_Your goal_
Collect all lines from the records below that include the word "персональных".

[Dataset entries]
===============

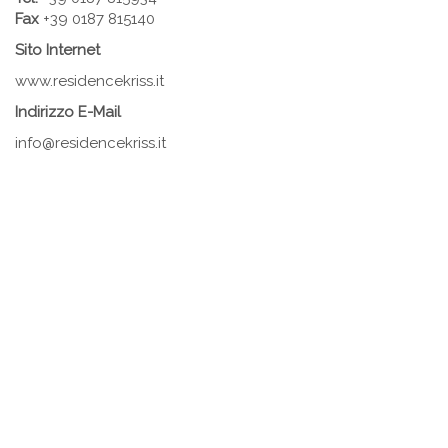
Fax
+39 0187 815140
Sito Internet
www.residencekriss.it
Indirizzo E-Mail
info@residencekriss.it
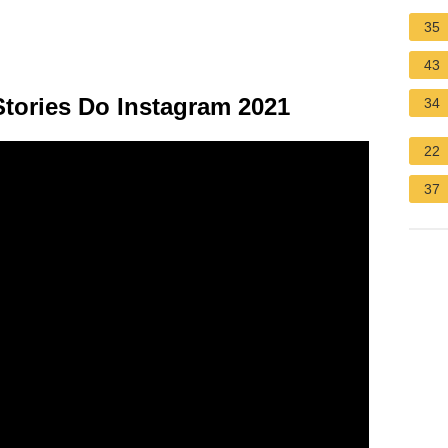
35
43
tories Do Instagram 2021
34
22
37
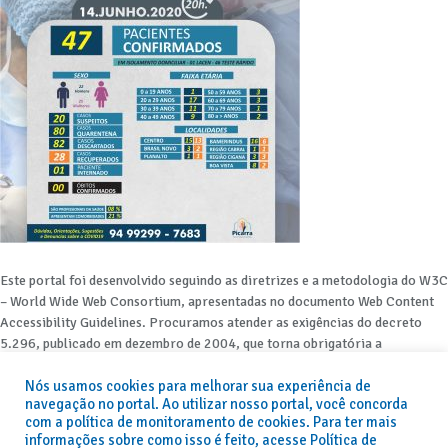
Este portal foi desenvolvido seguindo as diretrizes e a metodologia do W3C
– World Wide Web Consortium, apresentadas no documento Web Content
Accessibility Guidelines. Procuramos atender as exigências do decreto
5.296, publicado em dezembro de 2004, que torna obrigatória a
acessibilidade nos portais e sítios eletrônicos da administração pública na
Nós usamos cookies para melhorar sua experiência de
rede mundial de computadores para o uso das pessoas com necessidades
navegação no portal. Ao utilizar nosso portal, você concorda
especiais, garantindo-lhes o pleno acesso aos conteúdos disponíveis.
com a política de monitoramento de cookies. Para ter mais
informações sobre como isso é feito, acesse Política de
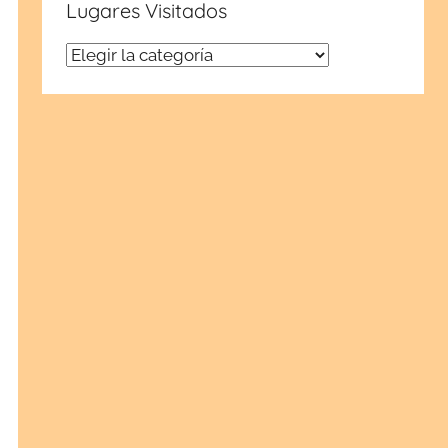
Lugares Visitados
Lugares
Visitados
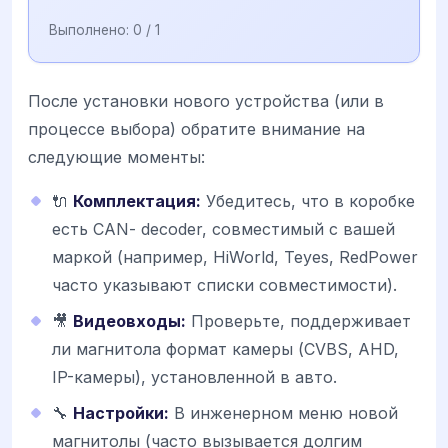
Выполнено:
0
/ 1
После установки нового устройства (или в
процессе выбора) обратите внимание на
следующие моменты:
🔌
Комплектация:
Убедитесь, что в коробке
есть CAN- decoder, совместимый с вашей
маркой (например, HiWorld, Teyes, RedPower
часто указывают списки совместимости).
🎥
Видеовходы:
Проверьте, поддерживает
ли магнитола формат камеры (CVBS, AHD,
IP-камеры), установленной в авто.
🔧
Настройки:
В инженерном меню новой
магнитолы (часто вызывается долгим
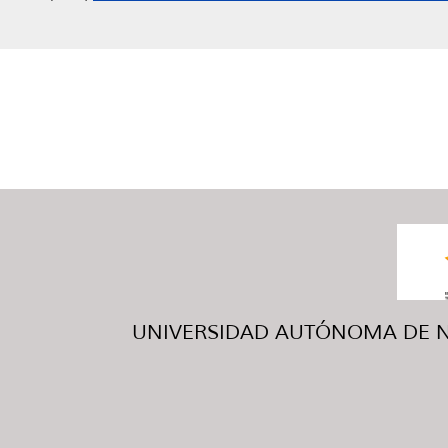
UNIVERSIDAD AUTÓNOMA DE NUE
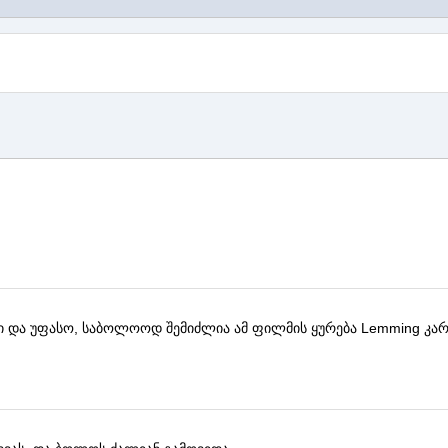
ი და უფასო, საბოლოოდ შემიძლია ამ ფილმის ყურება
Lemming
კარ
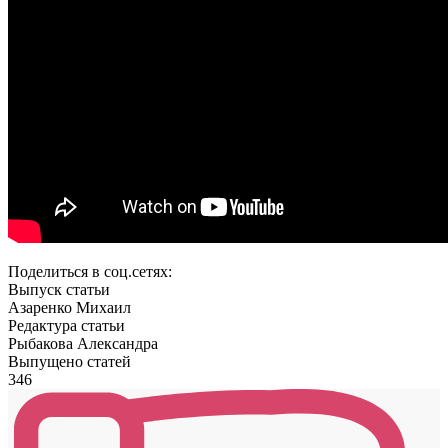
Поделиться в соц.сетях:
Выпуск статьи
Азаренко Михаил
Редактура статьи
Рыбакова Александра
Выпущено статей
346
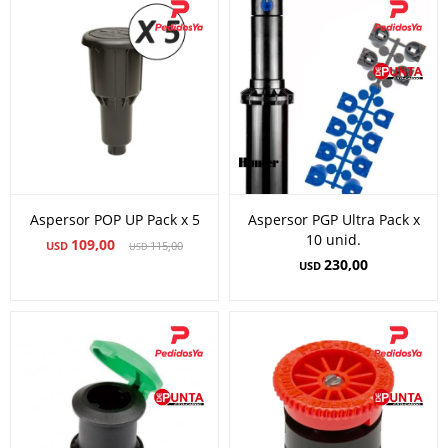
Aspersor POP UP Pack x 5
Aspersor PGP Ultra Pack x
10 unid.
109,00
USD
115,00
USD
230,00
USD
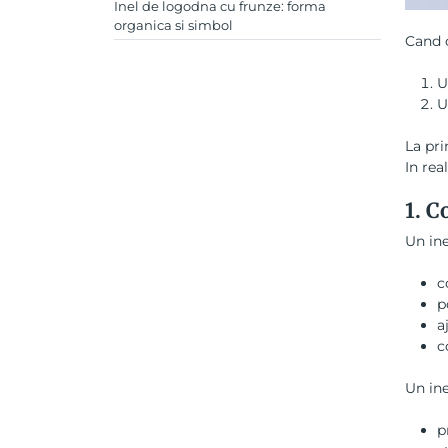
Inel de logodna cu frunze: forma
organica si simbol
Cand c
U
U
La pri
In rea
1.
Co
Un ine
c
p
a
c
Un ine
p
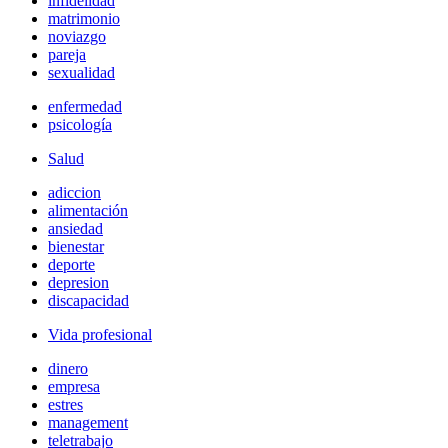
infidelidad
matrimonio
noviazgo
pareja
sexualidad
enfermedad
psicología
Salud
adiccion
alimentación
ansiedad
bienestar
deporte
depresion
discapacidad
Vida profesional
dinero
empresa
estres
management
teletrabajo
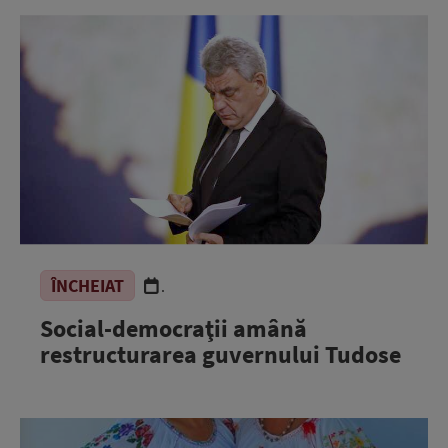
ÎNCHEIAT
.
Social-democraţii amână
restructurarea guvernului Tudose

===============

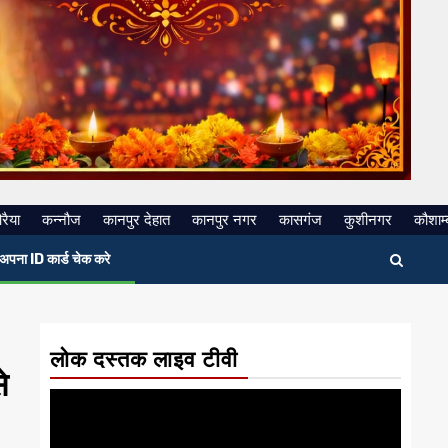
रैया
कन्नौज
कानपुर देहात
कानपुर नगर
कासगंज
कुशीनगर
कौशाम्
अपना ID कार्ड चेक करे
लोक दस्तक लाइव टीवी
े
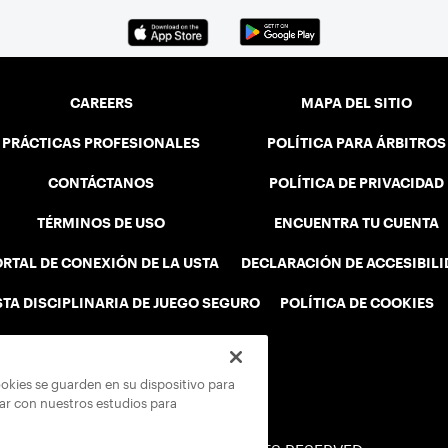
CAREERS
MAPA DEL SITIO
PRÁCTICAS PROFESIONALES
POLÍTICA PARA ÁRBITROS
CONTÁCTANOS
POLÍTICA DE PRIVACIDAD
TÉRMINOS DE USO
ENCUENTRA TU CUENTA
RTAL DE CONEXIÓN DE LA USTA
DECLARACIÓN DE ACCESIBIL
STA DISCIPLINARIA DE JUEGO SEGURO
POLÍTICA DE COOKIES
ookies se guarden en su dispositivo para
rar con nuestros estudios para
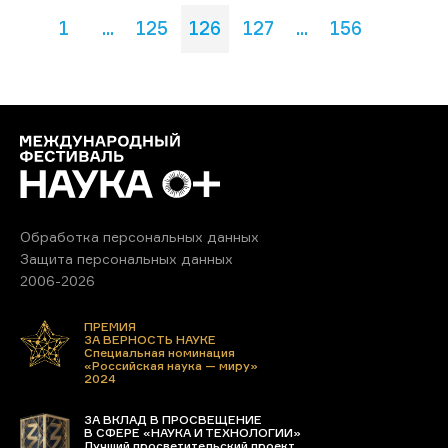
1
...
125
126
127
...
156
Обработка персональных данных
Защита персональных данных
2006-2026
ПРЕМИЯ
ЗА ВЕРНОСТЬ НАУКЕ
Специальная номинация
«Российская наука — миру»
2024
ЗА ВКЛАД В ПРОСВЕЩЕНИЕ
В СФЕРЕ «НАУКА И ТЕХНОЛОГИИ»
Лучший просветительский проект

===============

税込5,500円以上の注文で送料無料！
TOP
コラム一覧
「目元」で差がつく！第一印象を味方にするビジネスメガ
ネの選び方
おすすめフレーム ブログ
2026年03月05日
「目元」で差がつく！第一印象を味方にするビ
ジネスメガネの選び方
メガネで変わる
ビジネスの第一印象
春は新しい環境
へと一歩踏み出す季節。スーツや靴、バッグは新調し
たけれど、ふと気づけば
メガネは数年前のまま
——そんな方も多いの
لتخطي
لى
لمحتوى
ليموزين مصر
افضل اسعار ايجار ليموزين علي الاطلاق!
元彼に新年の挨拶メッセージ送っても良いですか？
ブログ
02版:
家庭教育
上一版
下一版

===============

_Exercise answer_
Обработка персональных данных
Защита персональных данных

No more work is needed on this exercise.